▶ Assignment: Reproduce all of the entries below exactly, without images.

▶ Data extracted from a collection:
[Start of section]

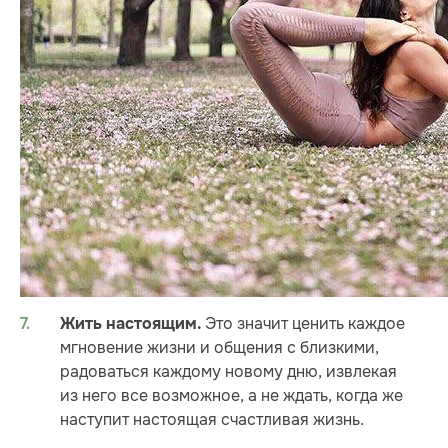
Это значит ценить каждое
Жить настоящим.
мгновение жизни и общения с близкими,
радоваться каждому новому дню, извлекая
из него все возможное, а не ждать, когда же
наступит настоящая счастливая жизнь.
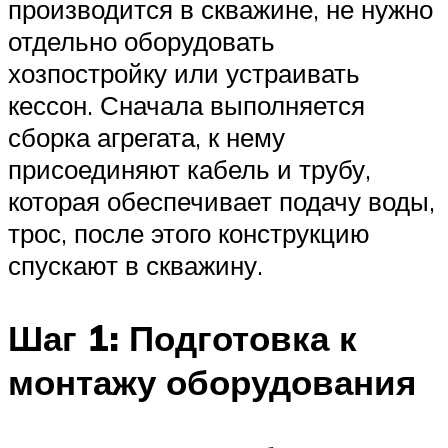
производится в скважине, не нужно
отдельно оборудовать
хозпостройку или устраивать
кессон. Сначала выполняется
сборка агрегата, к нему
присоединяют кабель и трубу,
которая обеспечивает подачу воды,
трос, после этого конструкцию
спускают в скважину.
Шаг 1: Подготовка к
монтажу оборудования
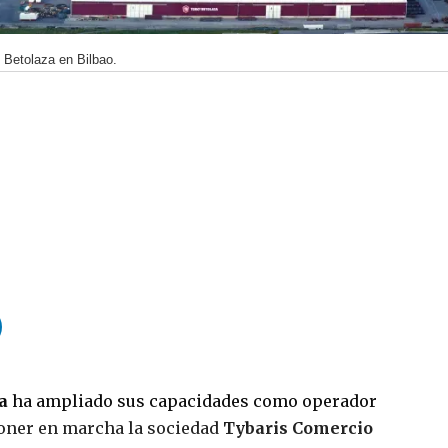
y Betolaza en Bilbao.
a
ha ampliado sus capacidades como operador
 poner en marcha la sociedad
Tybaris Comercio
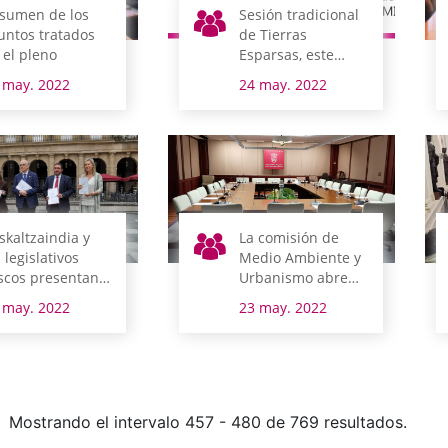
sumen de los
Sesión tradicional
untos tratados
de Tierras
 el pleno
Esparsas, este
domingo en
 may. 2022
24 may. 2022
Armiñón
skaltzaindia y
La comisión de
s legislativos
Medio Ambiente y
scos presentan
Urbanismo abre
 exposición
una intensa
 may. 2022
23 may. 2022
tzak lege’
semana en el
parlamento alavés
Mostrando el intervalo 457 - 480 de 769 resultados.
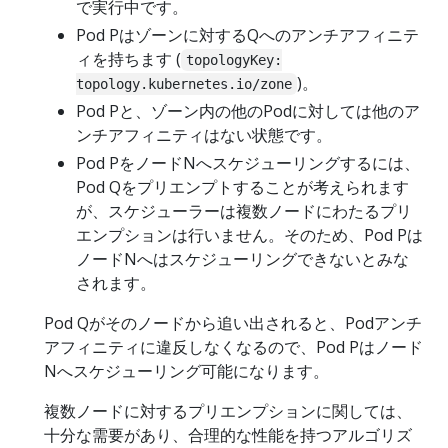
で実行中です。
Pod Pはゾーンに対するQへのアンチアフィニテ
ィを持ちます (
topologyKey:
)。
topology.kubernetes.io/zone
Pod Pと、ゾーン内の他のPodに対しては他のア
ンチアフィニティはない状態です。
Pod PをノードNへスケジューリングするには、
Pod Qをプリエンプトすることが考えられます
が、スケジューラーは複数ノードにわたるプリ
エンプションは行いません。そのため、Pod Pは
ノードNへはスケジューリングできないとみな
されます。
Pod Qがそのノードから追い出されると、Podアンチ
アフィニティに違反しなくなるので、Pod Pはノード
Nへスケジューリング可能になります。
複数ノードに対するプリエンプションに関しては、
十分な需要があり、合理的な性能を持つアルゴリズ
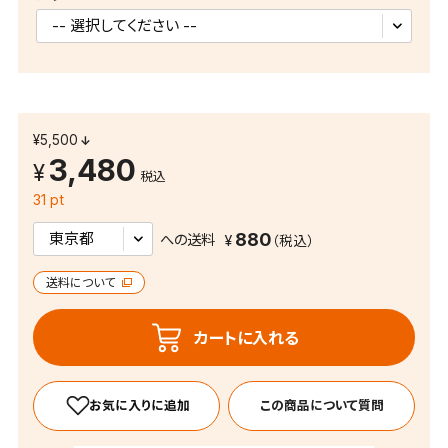
¥5,500
3,480
税込
31 pt
880
への送料
送料について
カートに入れる
この商品について質問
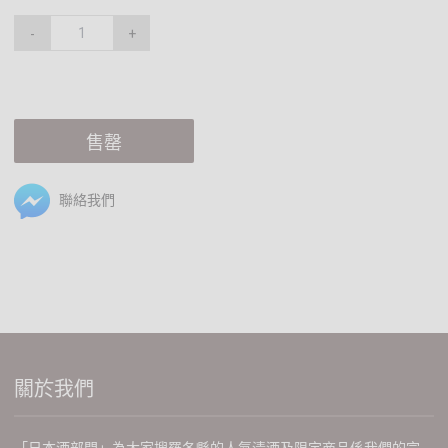
-
+
售罄
聯絡我們
關於我們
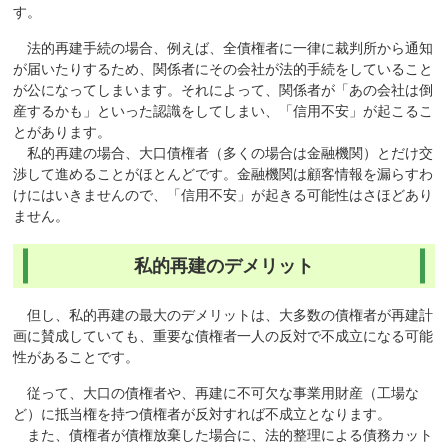
す。
法的再建手続の場合、例えば、全債権者に一律に裁判所から通知
が届いたりするため、関係者にその会社が法的手続をしていること
が公になってしまいます。それによって、関係者が「あの会社は倒
産するかも」といった認識をしてしまい、「信用不安」が起こるこ
とがあります。
私的再建の場合、大口債権者（多くの場合は金融機関）とだけ交
渉して進めることがほとんどです。金融機関は顧客情報を漏らすわ
けにはいきませんので、「信用不安」が起きる可能性はさほどあり
ません。
私的再建のデメリット
但し、私的再建の最大のデメリットは、大多数の債権者が再建計
画に賛成していても、重要な債権者一人の反対で不成立になる可能
性があることです。
従って、大口の債権者や、再建に不可欠な事業用財産（工場な
ど）に抵当権を持つ債権者が反対すれば不成立となります。
また、債権者が債権放棄した場合に、法的整理による債務カット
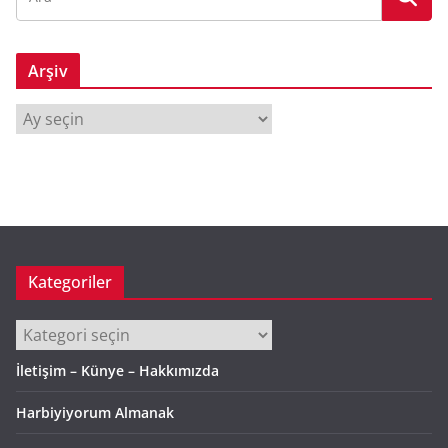
Arşiv
A
r
ş
i
v
Kategoriler
Kategoriler
İletişim – Künye – Hakkımızda
Harbiyiyorum Almanak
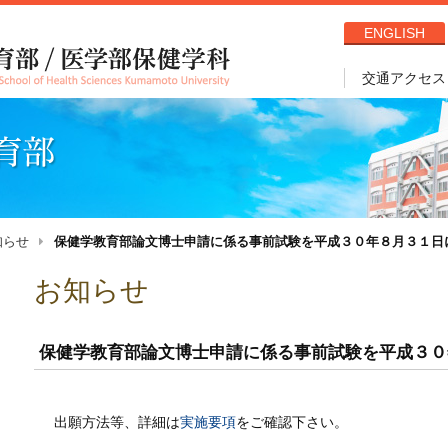
ENGLISH
交通アクセス
知らせ
保健学教育部論文博士申請に係る事前試験を平成３０年８月３１日に実
お知らせ
保健学教育部論文博士申請に係る事前試験を平成３０
出願方法等、詳細は
実施要項
をご確認下さい。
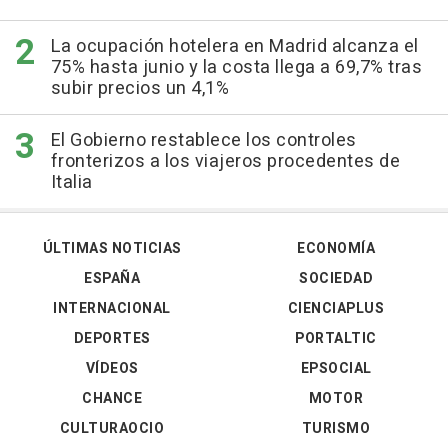
La ocupación hotelera en Madrid alcanza el
75% hasta junio y la costa llega a 69,7% tras
subir precios un 4,1%
El Gobierno restablece los controles
fronterizos a los viajeros procedentes de
Italia
ÚLTIMAS NOTICIAS
ECONOMÍA
ESPAÑA
SOCIEDAD
INTERNACIONAL
CIENCIAPLUS
DEPORTES
PORTALTIC
VÍDEOS
EPSOCIAL
CHANCE
MOTOR
CULTURAOCIO
TURISMO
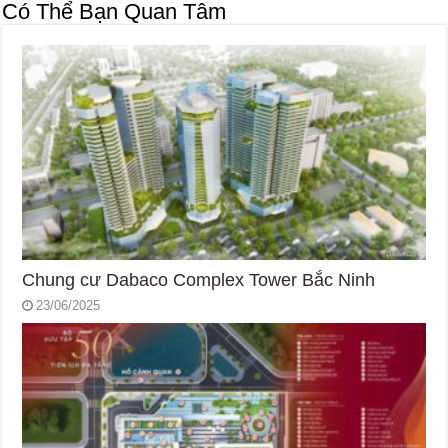
Có Thể Bạn Quan Tâm
Chung cư Dabaco Complex Tower Bắc Ninh
23/06/2025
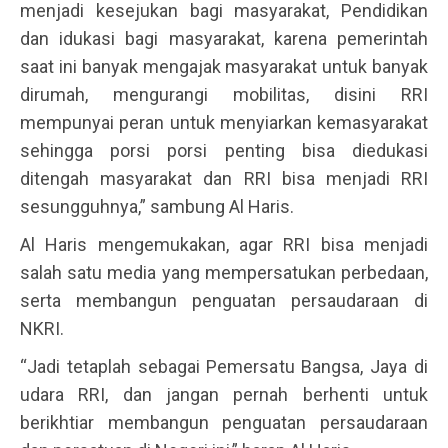
menjadi kesejukan bagi masyarakat, Pendidikan
dan idukasi bagi masyarakat, karena pemerintah
saat ini banyak mengajak masyarakat untuk banyak
dirumah, mengurangi mobilitas, disini RRI
mempunyai peran untuk menyiarkan kemasyarakat
sehingga porsi porsi penting bisa diedukasi
ditengah masyarakat dan RRI bisa menjadi RRI
sesungguhnya,” sambung Al Haris.
Al Haris mengemukakan, agar RRI bisa menjadi
salah satu media yang mempersatukan perbedaan,
serta membangun penguatan persaudaraan di
NKRI.
“Jadi tetaplah sebagai Pemersatu Bangsa, Jaya di
udara RRI, dan jangan pernah berhenti untuk
berikhtiar membangun penguatan persaudaraan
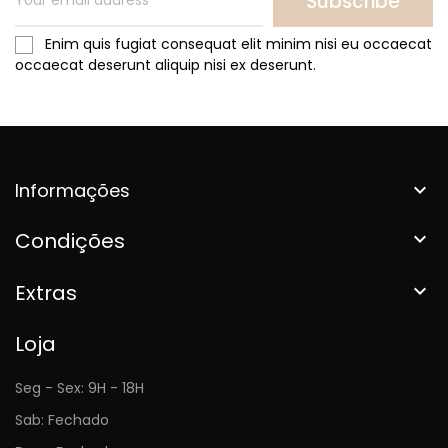
Subscribe
Enim quis fugiat consequat elit minim nisi eu occaecat
occaecat deserunt aliquip nisi ex deserunt.
Informações

Condições

Extras

Loja
Seg - Sex: 9H - 18H
Sab: Fechado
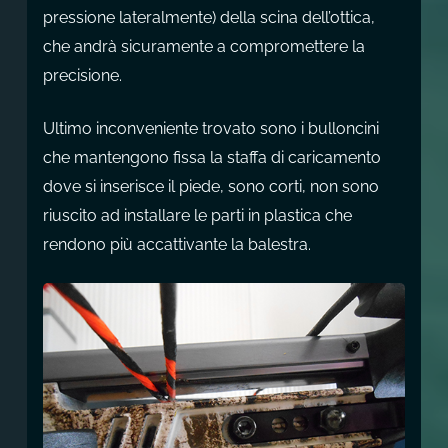
pressione lateralmente) della scina dell’ottica,
che andrà sicuramente a compromettere la
precisione.
Ultimo inconveniente trovato sono i bulloncini
che mantengono fissa la staffa di caricamento
dove si inserisce il piede, sono corti, non sono
riuscito ad installare le parti in plastica che
rendono più accattivante la balestra.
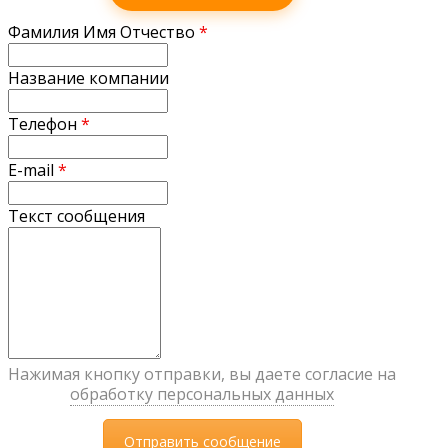
Фамилия Имя Отчество
*
Название компании
Телефон
*
E-mail
*
Текст сообщения
Нажимая кнопку отправки, вы даете согласие на
обработку персональных данных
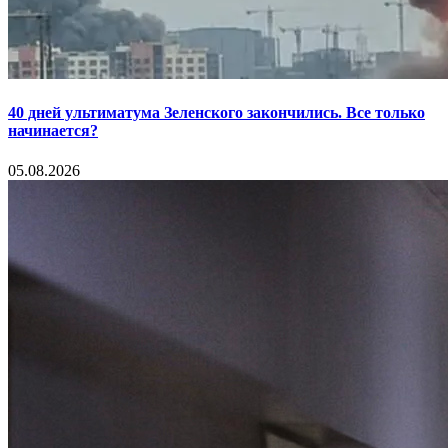
40 дней ультиматума Зеленского закончились. Все только
начинается?
05.08.2026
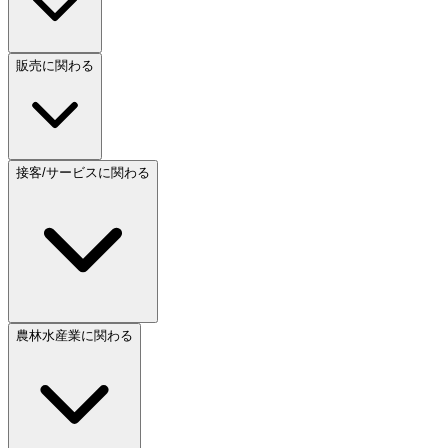
販売に関わる
接客/サービスに関わる
農林水産業に関わる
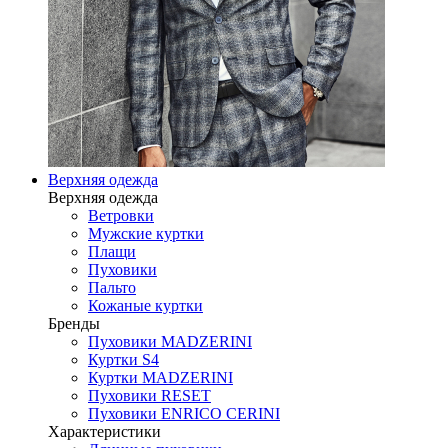
Верхняя одежда
Верхняя одежда
Ветровки
Мужские куртки
Плащи
Пуховики
Пальто
Кожаные куртки
Бренды
Пуховики MADZERINI
Куртки S4
Куртки MADZERINI
Пуховики RESET
Пуховики ENRICO CERINI
Характеристики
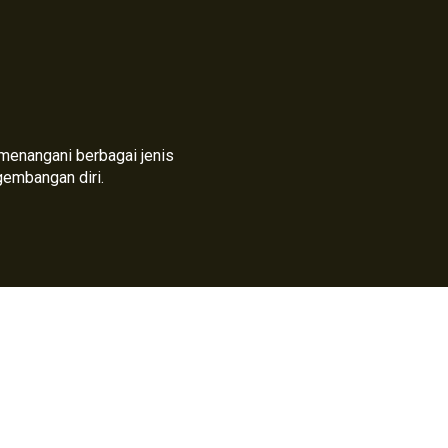
h menangani berbagai jenis
gembangan diri.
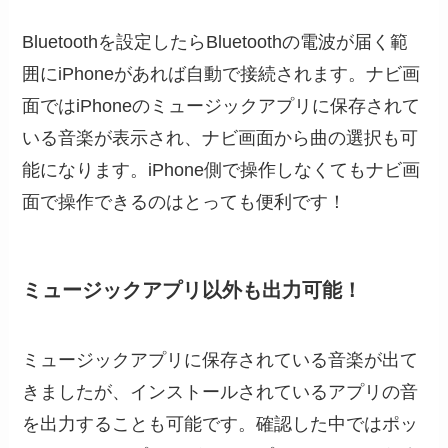
Bluetoothを設定したらBluetoothの電波が届く範
囲にiPhoneがあれば自動で接続されます。ナビ画
面ではiPhoneのミュージックアプリに保存されて
いる音楽が表示され、ナビ画面から曲の選択も可
能になります。iPhone側で操作しなくてもナビ画
面で操作できるのはとっても便利です！
ミュージックアプリ以外も出力可能！
ミュージックアプリに保存されている音楽が出て
きましたが、インストールされているアプリの音
を出力することも可能です。確認した中ではポッ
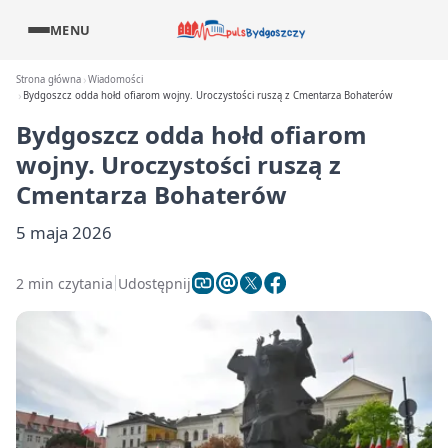
MENU
Strona główna
Wiadomości
Bydgoszcz odda hołd ofiarom wojny. Uroczystości ruszą z Cmentarza Bohaterów
Bydgoszcz odda hołd ofiarom
wojny. Uroczystości ruszą z
Cmentarza Bohaterów
5 maja 2026
2 min czytania
Udostępnij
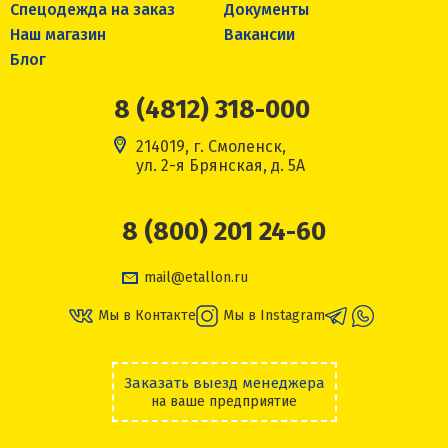
Спецодежда на заказ
Документы
Наш магазин
Вакансии
Блог
8 (4812) 318-000
214019, г. Смоленск,
ул. 2-я Брянская, д. 5А
8 (800) 201 24-60
mail@etallon.ru
Мы в Контакте
Мы в Instagram
Заказать выезд менеджера
на ваше предприятие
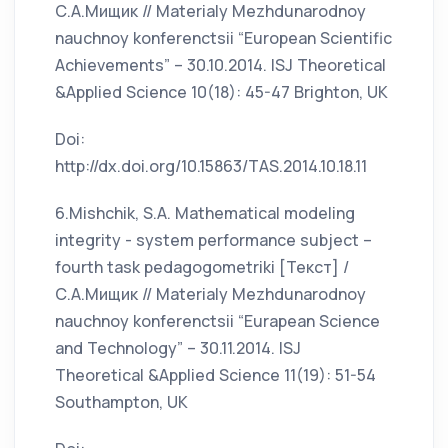
С.А.Мищик // Materialy Mezhdunarodnoy
nauchnoy konferenctsii “European Scientific
Achievements” – 30.10.2014. ISJ Theoretical
&Applied Science 10(18): 45-47 Brighton, UK
Doi:
http://dx.doi.org/10.15863/TAS.2014.10.18.11
6.Mishchik, S.A. Mathematical modeling
integrity - system performance subject –
fourth task pedagogometriki [Текст] /
С.А.Мищик // Materialy Mezhdunarodnoy
nauchnoy konferenctsii “Eurapean Science
and Technology” – 30.11.2014. ISJ
Theoretical &Applied Science 11(19): 51-54
Southampton, UK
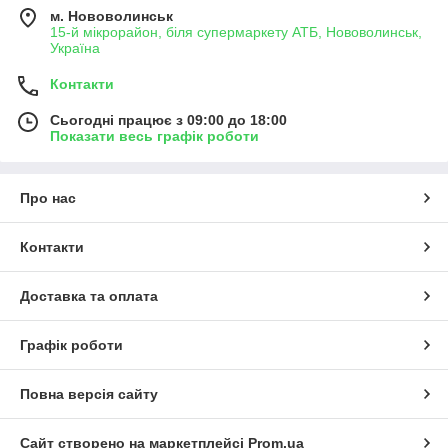
м. Нововолинськ
15-й мікрорайон, біля супермаркету АТБ, Нововолинськ,
Україна
Контакти
Сьогодні працює з 09:00 до 18:00
Показати весь графік роботи
Про нас
Контакти
Доставка та оплата
Графік роботи
Повна версія сайту
Сайт створено на маркетплейсі
Prom.ua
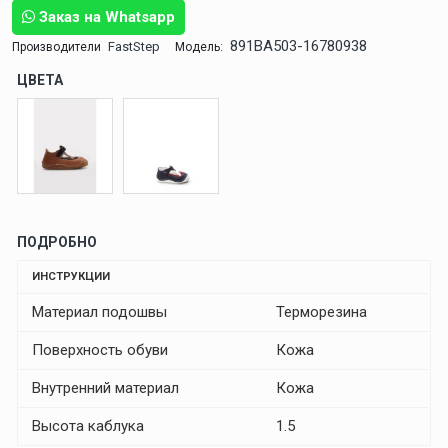
Заказ на Whatsapp
891BA503-16780938
FastStep
Производители
Модель:
ЦВЕТА
ПОДРОБНО
ИНСТРУКЦИИ
Материал подошвы
Терморезина
Поверхность обуви
Кожа
Внутренний материал
Кожа
Высота каблука
1.5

[End of section]

▶ Expected answer:
Это значит ценить каждое
Жить настоящим.
мгновение жизни и общения с близкими,
радоваться каждому новому дню, извлекая
из него все возможное, а не ждать, когда же
наступит настоящая счастливая жизнь.
производится в скважине, не нужно
отдельно оборудовать
хозпостройку или устраивать
кессон. Сначала выполняется
сборка агрегата, к нему
присоединяют кабель и трубу,
которая обеспечивает подачу воды,
трос, после этого конструкцию
спускают в скважину.
Шаг 1: Подготовка к
монтажу оборудования
y Betolaza en Bilbao.
a
ha ampliado sus capacidades como operador
 poner en marcha la sociedad
Tybaris Comercio
sumen de los
Sesión tradicional
untos tratados
de Tierras
 el pleno
Esparsas, este
domingo en
 may. 2022
24 may. 2022
Armiñón
skaltzaindia y
La comisión de
s legislativos
Medio Ambiente y
scos presentan
Urbanismo abre
 exposición
una intensa
 may. 2022
23 may. 2022
tzak lege’
semana en el
parlamento alavés
Mostrando el intervalo 457 - 480 de 769 resultados.
で実行中です。
Pod Pはゾーンに対するQへのアンチアフィニテ
ィを持ちます (
topologyKey:
)。
topology.kubernetes.io/zone
Pod Pと、ゾーン内の他のPodに対しては他のア
ンチアフィニティはない状態です。
Pod PをノードNへスケジューリングするには、
Pod Qをプリエンプトすることが考えられます
が、スケジューラーは複数ノードにわたるプリ
エンプションは行いません。そのため、Pod Pは
ノードNへはスケジューリングできないとみな
されます。
Pod Qがそのノードから追い出されると、Podアンチ
アフィニティに違反しなくなるので、Pod Pはノード
Nへスケジューリング可能になります。
複数ノードに対するプリエンプションに関しては、
十分な需要があり、合理的な性能を持つアルゴリズ
¥5,500
3,480
税込
31 pt
880
への送料
送料について
カートに入れる
この商品について質問
-
+
售罄
聯絡我們
關於我們
す。
法的再建手続の場合、例えば、全債権者に一律に裁判所から通知
が届いたりするため、関係者にその会社が法的手続をしていること
が公になってしまいます。それによって、関係者が「あの会社は倒
産するかも」といった認識をしてしまい、「信用不安」が起こるこ
とがあります。
私的再建の場合、大口債権者（多くの場合は金融機関）とだけ交
渉して進めることがほとんどです。金融機関は顧客情報を漏らすわ
けにはいきませんので、「信用不安」が起きる可能性はさほどあり
ません。
私的再建のデメリット
但し、私的再建の最大のデメリットは、大多数の債権者が再建計
画に賛成していても、重要な債権者一人の反対で不成立になる可能
性があることです。
従って、大口の債権者や、再建に不可欠な事業用財産（工場な
ど）に抵当権を持つ債権者が反対すれば不成立となります。
また、債権者が債権放棄した場合に、法的整理による債務カット
Arşiv
A
r
ş
i
v
Kategoriler
Kategoriler
İletişim – Künye – Hakkımızda
Harbiyiyorum Almanak
ENGLISH
交通アクセス
知らせ
保健学教育部論文博士申請に係る事前試験を平成３０年８月３１日に実
お知らせ
保健学教育部論文博士申請に係る事前試験を平成３０
出願方法等、詳細は
実施要項
をご確認下さい。
La ocupación hotelera en Madrid alcanza el
75% hasta junio y la costa llega a 69,7% tras
subir precios un 4,1%
El Gobierno restablece los controles
fronterizos a los viajeros procedentes de
Italia
ÚLTIMAS NOTICIAS
ECONOMÍA
ESPAÑA
SOCIEDAD
INTERNACIONAL
CIENCIAPLUS
DEPORTES
PORTALTIC
VÍDEOS
EPSOCIAL
CHANCE
MOTOR
CULTURAOCIO
TURISMO
Có Thể Bạn Quan Tâm
Chung cư Dabaco Complex Tower Bắc Ninh
23/06/2025
menjadi kesejukan bagi masyarakat, Pendidikan
dan idukasi bagi masyarakat, karena pemerintah
saat ini banyak mengajak masyarakat untuk banyak
dirumah, mengurangi mobilitas, disini RRI
mempunyai peran untuk menyiarkan kemasyarakat
sehingga porsi porsi penting bisa diedukasi
ditengah masyarakat dan RRI bisa menjadi RRI
sesungguhnya,” sambung Al Haris.
Al Haris mengemukakan, agar RRI bisa menjadi
salah satu media yang mempersatukan perbedaan,
serta membangun penguatan persaudaraan di
NKRI.
“Jadi tetaplah sebagai Pemersatu Bangsa, Jaya di
udara RRI, dan jangan pernah berhenti untuk
berikhtiar membangun penguatan persaudaraan
Subscribe
Enim quis fugiat consequat elit minim nisi eu occaecat
occaecat deserunt aliquip nisi ex deserunt.
Informações

Condições

Extras

Loja
Seg - Sex: 9H - 18H
Sab: Fechado
pressione lateralmente) della scina dell’ottica,
che andrà sicuramente a compromettere la
precisione.
Ultimo inconveniente trovato sono i bulloncini
che mantengono fissa la staffa di caricamento
dove si inserisce il piede, sono corti, non sono
riuscito ad installare le parti in plastica che
rendono più accattivante la balestra.
Фамилия Имя Отчество
*
Название компании
Телефон
*
E-mail
*
Текст сообщения
Нажимая кнопку отправки, вы даете согласие на
обработку персональных данных
40 дней ультиматума Зеленского закончились. Все только
начинается?
05.08.2026
販売に関わる
接客/サービスに関わる
農林水産業に関わる
Верхняя одежда
Верхняя одежда
Ветровки
Мужские куртки
Плащи
Пуховики
Пальто
Кожаные куртки
Бренды
Пуховики MADZERINI
Куртки S4
Куртки MADZERINI
Пуховики RESET
Пуховики ENRICO CERINI
Характеристики
h menangani berbagai jenis
gembangan diri.
Bluetoothを設定したらBluetoothの電波が届く範
囲にiPhoneがあれば自動で接続されます。ナビ画
面ではiPhoneのミュージックアプリに保存されて
いる音楽が表示され、ナビ画面から曲の選択も可
能になります。iPhone側で操作しなくてもナビ画
面で操作できるのはとっても便利です！
ミュージックアプリ以外も出力可能！
ミュージックアプリに保存されている音楽が出て
きましたが、インストールされているアプリの音
を出力することも可能です。確認した中ではポッ
MENU
Strona główna
Wiadomości
Bydgoszcz odda hołd ofiarom wojny. Uroczystości ruszą z Cmentarza Bohaterów
Bydgoszcz odda hołd ofiarom
wojny. Uroczystości ruszą z
Cmentarza Bohaterów
5 maja 2026
2 min czytania
Udostępnij
Спецодежда на заказ
Документы
Наш магазин
Вакансии
Блог
8 (4812) 318-000
214019, г. Смоленск,
ул. 2-я Брянская, д. 5А
8 (800) 201 24-60
mail@etallon.ru
Мы в Контакте
Мы в Instagram
Заказать выезд менеджера
на ваше предприятие
С.А.Мищик // Materialy Mezhdunarodnoy
nauchnoy konferenctsii “European Scientific
Achievements” – 30.10.2014. ISJ Theoretical
&Applied Science 10(18): 45-47 Brighton, UK
Doi:
http://dx.doi.org/10.15863/TAS.2014.10.18.11
6.Mishchik, S.A. Mathematical modeling
integrity - system performance subject –
fourth task pedagogometriki [Текст] /
С.А.Мищик // Materialy Mezhdunarodnoy
nauchnoy konferenctsii “Eurapean Science
and Technology” – 30.11.2014. ISJ
Theoretical &Applied Science 11(19): 51-54
Southampton, UK
м. Нововолинськ
15-й мікрорайон, біля супермаркету АТБ, Нововолинськ,
Україна
Контакти
Сьогодні працює з 09:00 до 18:00
Показати весь графік роботи
Про нас
Контакти
Доставка та оплата
Графік роботи
Повна версія сайту
Сайт створено на маркетплейсі
Prom.ua
Заказ на Whatsapp
891BA503-16780938
FastStep
Производители
Модель:
ЦВЕТА
ПОДРОБНО
ИНСТРУКЦИИ
Материал подошвы
Терморезина
Поверхность обуви
Кожа
Внутренний материал
Кожа
Высота каблука
1.5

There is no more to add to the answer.